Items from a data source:
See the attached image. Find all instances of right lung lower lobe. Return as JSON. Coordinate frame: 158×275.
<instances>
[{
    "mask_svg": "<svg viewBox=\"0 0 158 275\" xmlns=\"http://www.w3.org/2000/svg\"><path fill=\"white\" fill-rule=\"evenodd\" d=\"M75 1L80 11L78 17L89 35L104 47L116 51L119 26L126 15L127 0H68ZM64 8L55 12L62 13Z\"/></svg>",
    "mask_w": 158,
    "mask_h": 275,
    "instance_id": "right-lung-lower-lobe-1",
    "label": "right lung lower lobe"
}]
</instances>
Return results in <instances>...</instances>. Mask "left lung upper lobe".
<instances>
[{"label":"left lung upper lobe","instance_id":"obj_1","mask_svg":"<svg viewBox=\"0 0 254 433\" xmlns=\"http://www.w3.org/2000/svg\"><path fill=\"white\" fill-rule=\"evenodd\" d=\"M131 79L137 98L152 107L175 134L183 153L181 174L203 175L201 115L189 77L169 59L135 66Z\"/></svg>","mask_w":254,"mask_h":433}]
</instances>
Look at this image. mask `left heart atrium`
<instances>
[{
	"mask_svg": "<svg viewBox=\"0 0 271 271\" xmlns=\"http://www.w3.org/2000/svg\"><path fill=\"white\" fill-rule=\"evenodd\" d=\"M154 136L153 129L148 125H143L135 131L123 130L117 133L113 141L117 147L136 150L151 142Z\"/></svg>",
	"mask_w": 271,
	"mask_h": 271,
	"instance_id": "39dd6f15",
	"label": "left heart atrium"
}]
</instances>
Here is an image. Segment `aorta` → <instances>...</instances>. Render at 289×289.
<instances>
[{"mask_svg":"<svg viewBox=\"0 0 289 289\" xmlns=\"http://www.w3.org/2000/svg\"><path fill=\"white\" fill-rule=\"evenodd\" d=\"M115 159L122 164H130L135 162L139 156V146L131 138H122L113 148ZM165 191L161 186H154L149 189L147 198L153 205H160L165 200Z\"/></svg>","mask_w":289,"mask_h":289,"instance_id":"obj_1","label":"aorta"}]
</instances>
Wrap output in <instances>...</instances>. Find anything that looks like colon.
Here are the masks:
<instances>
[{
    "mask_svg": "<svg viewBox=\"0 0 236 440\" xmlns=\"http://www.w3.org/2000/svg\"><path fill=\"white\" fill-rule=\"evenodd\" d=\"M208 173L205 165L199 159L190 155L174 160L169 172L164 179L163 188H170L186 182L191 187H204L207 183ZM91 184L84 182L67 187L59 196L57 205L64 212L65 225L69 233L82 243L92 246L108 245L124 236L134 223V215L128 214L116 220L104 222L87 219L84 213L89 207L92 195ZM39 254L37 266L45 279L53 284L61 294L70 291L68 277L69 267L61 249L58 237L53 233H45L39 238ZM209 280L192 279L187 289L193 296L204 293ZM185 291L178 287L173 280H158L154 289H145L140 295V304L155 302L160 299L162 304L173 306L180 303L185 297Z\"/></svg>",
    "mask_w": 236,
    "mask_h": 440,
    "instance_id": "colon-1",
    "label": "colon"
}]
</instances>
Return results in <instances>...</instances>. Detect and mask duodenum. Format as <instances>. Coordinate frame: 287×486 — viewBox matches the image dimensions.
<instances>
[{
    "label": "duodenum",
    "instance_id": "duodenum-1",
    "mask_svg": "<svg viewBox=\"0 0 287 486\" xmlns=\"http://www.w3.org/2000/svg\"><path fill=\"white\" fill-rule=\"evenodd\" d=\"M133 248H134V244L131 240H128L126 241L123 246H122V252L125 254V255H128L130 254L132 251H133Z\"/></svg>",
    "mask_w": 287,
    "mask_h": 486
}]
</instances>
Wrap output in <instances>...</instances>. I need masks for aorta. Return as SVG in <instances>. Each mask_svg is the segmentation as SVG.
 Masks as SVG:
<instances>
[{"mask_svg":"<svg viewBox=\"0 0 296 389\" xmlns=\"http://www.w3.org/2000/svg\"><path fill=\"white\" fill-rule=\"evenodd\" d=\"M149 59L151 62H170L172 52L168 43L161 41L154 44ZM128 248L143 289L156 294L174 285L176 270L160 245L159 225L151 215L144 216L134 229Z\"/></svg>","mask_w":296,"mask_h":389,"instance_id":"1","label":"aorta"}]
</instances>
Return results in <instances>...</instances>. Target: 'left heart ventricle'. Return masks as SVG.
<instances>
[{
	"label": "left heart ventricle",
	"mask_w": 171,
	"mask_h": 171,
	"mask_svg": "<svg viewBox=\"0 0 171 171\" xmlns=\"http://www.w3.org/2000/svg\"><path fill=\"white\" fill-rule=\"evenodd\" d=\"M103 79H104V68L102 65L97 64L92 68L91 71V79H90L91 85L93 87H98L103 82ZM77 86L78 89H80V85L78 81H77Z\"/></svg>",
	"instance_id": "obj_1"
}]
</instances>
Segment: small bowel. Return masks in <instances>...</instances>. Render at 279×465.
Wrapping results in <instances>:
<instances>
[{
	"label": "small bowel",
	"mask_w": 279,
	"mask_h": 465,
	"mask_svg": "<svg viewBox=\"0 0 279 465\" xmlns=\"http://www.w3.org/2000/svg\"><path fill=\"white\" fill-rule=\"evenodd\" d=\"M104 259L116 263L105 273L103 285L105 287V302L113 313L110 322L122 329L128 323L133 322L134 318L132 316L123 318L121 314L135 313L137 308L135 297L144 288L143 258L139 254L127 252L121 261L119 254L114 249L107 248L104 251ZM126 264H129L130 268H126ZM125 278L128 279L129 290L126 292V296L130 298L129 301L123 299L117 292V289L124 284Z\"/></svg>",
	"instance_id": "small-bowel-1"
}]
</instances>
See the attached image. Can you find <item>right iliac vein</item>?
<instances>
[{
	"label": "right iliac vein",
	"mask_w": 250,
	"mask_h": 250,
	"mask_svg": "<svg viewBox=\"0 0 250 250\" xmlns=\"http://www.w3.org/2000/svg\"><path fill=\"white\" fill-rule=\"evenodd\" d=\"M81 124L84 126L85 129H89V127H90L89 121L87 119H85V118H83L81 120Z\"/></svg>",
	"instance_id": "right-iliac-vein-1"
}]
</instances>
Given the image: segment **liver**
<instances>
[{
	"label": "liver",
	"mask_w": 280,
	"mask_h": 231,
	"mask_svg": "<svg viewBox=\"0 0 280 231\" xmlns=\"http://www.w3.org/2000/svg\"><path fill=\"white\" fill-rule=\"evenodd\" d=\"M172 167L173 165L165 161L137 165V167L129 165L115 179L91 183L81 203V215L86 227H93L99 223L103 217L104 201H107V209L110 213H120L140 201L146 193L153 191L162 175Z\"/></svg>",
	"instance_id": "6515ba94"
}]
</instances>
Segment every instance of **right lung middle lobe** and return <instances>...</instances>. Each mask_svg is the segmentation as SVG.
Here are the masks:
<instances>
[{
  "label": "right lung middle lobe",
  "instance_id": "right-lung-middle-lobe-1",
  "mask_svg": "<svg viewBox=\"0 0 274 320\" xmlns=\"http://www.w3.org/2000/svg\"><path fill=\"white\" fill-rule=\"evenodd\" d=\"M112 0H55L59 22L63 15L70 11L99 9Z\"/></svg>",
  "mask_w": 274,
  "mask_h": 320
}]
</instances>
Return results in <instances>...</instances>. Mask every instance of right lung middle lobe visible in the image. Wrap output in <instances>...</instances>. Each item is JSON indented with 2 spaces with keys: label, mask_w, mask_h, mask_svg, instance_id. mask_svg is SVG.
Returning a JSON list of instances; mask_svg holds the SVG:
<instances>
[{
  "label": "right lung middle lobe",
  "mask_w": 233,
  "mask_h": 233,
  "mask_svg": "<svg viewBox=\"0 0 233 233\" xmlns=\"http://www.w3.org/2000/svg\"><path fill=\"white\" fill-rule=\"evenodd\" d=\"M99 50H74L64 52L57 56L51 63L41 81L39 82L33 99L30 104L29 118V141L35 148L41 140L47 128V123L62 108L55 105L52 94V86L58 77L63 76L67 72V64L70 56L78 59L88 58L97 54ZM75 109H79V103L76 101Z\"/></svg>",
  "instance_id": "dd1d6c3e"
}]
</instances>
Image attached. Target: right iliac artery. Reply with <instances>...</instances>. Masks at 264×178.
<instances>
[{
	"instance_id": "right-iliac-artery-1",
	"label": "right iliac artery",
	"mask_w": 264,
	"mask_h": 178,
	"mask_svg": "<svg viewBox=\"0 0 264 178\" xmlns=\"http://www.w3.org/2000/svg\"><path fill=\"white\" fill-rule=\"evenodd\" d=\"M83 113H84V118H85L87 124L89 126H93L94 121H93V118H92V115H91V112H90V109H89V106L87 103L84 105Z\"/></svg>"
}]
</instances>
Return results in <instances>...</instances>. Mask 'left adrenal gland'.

**WHAT TO PRODUCE:** The result consists of the line with "Image attached. Target: right" through the last line of the entries above, repeated exactly and with nothing else.

**PROBLEM SOLUTION:**
Image attached. Target: right iliac artery. Reply with <instances>...</instances>. Masks at 264×178.
<instances>
[{
	"instance_id": "right-iliac-artery-1",
	"label": "right iliac artery",
	"mask_w": 264,
	"mask_h": 178,
	"mask_svg": "<svg viewBox=\"0 0 264 178\" xmlns=\"http://www.w3.org/2000/svg\"><path fill=\"white\" fill-rule=\"evenodd\" d=\"M83 113H84V118H85L87 124L89 126H93L94 121H93V118H92V115H91V112H90V109H89V106L87 103L84 105Z\"/></svg>"
}]
</instances>
Return results in <instances>...</instances>. Mask 'left adrenal gland'.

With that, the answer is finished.